Figure 4. DPP8/9 inhibition activates pro-caspase-1 without autoproteolysis

a, Confirmation of ASC knockout in THP-1 cells by immunoblotting. b, ASC-knockout THP-1 macrophages release LDH in response to Val-boroPro but not to LPS plus nigericin. Data are means ± SEM of three biological replicates. *** p < 0.001 by two-sided Student’s t-test for GFP control versus ASC knockout cells treated with LPS plus nigericin. c,d, Immunoblots of cell extracts and supernatants from THP-1 (c) or RAW 264.7 (d) macrophages treated with Val-boroPro or LPS plus nigericin. Val-boroPro elicits exclusively pro-caspase-1. Unlike THP-1 cells, RAW 264.7 cells do not endogenously produce IL-1β and therefore no IL-1β is detected in the supernatant of Val-boroPro-treated RAW 264.7 cells. RAW 264.7 cells do not release any intracellular contents after treatment with LPS plus nigericin because these cells are ASC-deficient and are therefore unable to activate the NLRP3 inflammasome. e, Cleavage of Ac-WEHD-AFC (50 μM) was monitored in supernatants from treated THP-1 macrophages. Data are means ± SEM of four independent experiments. f, Pre-treatment (30 min) of THP-1 (left) or RAW 264.7 (right) macrophages with Ac-YVAD-CMK or Z-VAD-FMK (50 μM) blocks Val-boroPro-induced cytotoxicity at 6 h. Data are means ± SEM of three biological replicates. ** p < 0.01, ***p < 0.001 by two-sided Student’s t-test for Val-boroPro alone versus Val-boroPro plus caspase inhibitor-treated cells. Full gel images for a, c and d are shown in Supplementary Figure 12.

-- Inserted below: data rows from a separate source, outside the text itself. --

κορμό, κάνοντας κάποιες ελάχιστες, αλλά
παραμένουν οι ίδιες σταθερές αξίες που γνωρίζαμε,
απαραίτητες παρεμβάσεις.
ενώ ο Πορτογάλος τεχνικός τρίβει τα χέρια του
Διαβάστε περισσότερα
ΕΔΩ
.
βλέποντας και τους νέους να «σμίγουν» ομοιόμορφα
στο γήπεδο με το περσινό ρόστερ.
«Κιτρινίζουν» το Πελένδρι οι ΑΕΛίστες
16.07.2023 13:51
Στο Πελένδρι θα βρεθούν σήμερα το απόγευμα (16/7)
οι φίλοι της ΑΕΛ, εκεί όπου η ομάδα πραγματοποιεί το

Figure 5. GSDMD is cleaved after DPP8/9 inhibition and contributes to cell death

a, GSDMD is cleaved in THP-1 macrophage extracts after treatment with Val-boroPro or 1G244 for 24 h, but CASP-3, CASP-7, and PARP are not. FL, full-length; CL, cleaved; * denotes non-specific bands. b, GSDMD is cleaved after Val-boroPro treatment of THP-1, RAW 264.7, J774, and primary human PBMCs as determined by immunoblotting. RAW 264.7 do not cleave Gsdmd after LPS plus nigericin treatment, as expected. c, d, The pyroptotic response in GSDMD-deficient THP-1 macrophages, which were validated by immunoblotting (c), was delayed, but not entirely prevented (d). Full gel images for a–c are shown in Supplementary Figure 12. In d, data are means ± SEM of three biological replicates.

Figure 6. Val-boroPro does not induce cytokines in caspase-1-knockout mice

a,b Val-boroPro (100 μg/mouse) induces high levels of serum G-CSF (a) and CXCL1/KC (b) after 6 h in wild-type (WT), but not Casp1^−/−, mice as measured by ELISA. p <0.0001 for G-CSF and p <0.01 for CXLCL1/KC in Val-boroPro-treated wild-type versus Val-boroPro-treated Casp1^−/− mice. Data are means ± SEM. n = 5 mice/group. Veh, vehicle. c, Model for the induction of pyroptosis by DPP8/9 inhibition.